The required technology for these endeavors involves the kind of things ABI Research has gone on about for some time now, and which is forecasted to continue to develop at pace. Specifically, SLAM capabilities as well as 2D and 3D LiDAR sensors and cameras are required for 360-degree 3D data, one of the holy grails for mobile robots to be able to navigate unstructured environments (another essential technology involves having enough information about all objects in a given space). But however these technologies may advance, when it comes to the interaction between humans and robots, as ABI Research’s report Bringing Functional Safety and Risk Prevention to Industrial and Commercial Robots has pointed out recently, public policy and safety standards (and the interrelationships between the two) very often prove to be rather important drivers of how the technology evolves. This is usually because policy and standards impose the conditions under which robots ought to behave around people, which imposes what sort of solutions technology needs to meet. This is going to be even more important in public spaces, where robots are likely to encounter all sorts of unknown quantities, which can result in hazardous situations; in one well-known case, a robot failed to recognize a wheelchair user, which is naturally an intolerable situation.

Given the recent trend to further extend the use of robots in public spaces, there may be the temptation to simplify the surroundings that robots are placed in to make it easier for them to navigate and be effective. After all, robots thrive in controlled conditions, and in this sense, a COVID-19 world works to their advantage. Cities designed for robots would be more predictable, navigable, and amenable to datafication, with knowable objects and patterns, as the Melbourne study shows. There are examples of robot-centric spaces, as the implementation of dedicated lanes on highways for self-driving vehicles, in addition to recent policy proposals for dedicated roads solely for these technologies—an absolute necessity, as it is very unlikely that current technology, including Deep Learning models of Artificial Intelligence (AI), will solve the problem of self-driving vehicles, contrary to some of the claims in the market. Well-designed, anticipatory public policy can do much to ensure that society reaps the greatest benefits from new technology while reducing possible harms, a kind of policymaking that has been of great important to robotics.

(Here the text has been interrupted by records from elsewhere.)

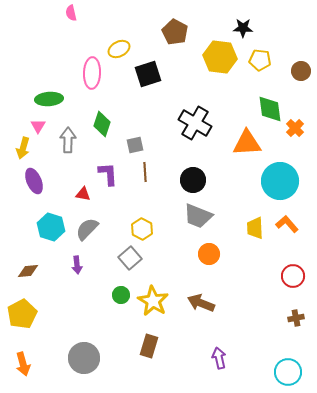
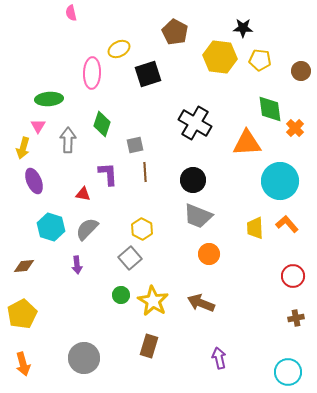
brown diamond at (28, 271): moved 4 px left, 5 px up
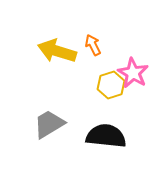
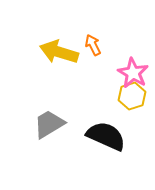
yellow arrow: moved 2 px right, 1 px down
yellow hexagon: moved 21 px right, 11 px down
black semicircle: rotated 18 degrees clockwise
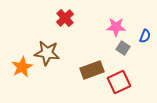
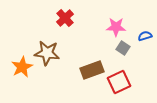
blue semicircle: rotated 128 degrees counterclockwise
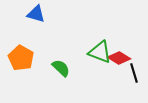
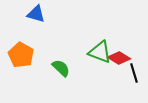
orange pentagon: moved 3 px up
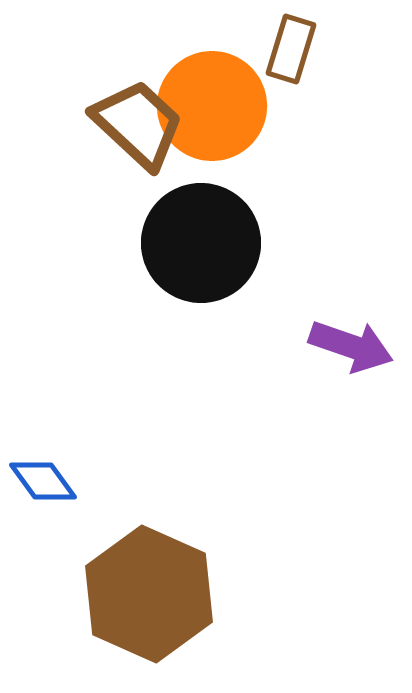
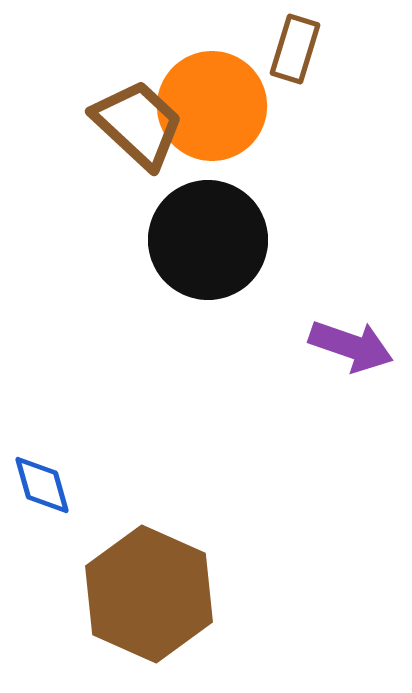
brown rectangle: moved 4 px right
black circle: moved 7 px right, 3 px up
blue diamond: moved 1 px left, 4 px down; rotated 20 degrees clockwise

Unfortunately, in the case of the deployment of robots in the public sphere, there is very little guidance from public policy and international standards to be had, and this will impend development. There are standards regarding “smart cities”, but these do not cover the use and deployment of robots in the public sphere. And what there is available, for instance, the EN ISO 13482:2014 standard, is significantly lacking in detail in this respect, putting pedestrians and bystanders under considerable danger. Indeed, the public sphere showcases a number of problematic issues to solve for robots, most notably crowd density and the need to adhere to social norms (and many more), and it is unclear how to approach these situations. In the past, many robotic vendors have been directly involved in the development of standards and have advice public policy, but ABI Research believes that a much more synchronous relationship is needed. Not a case in which vendors are pushing for their own solutions to be reflected or favor in policy and standards, but a collaborative endeavor to come to an understanding as to how to best deploy robots ‘out there’, and in what circumstances. Robotic vendors have taken great strides into making mobile robots much more autonomous in movement in recent years, but these developments have only been properly cashed out in rather circumscribed settings and environments—is it advisable to suggest that such a situation be mirrored outside the warehouse, too? Something will have to give in the long term; but in the long term we are all dead, as Keynes liked to say, and in the meantime public policy will probably have to establish that unsafe robots be compartmentalized, and instead given their own space next to humans.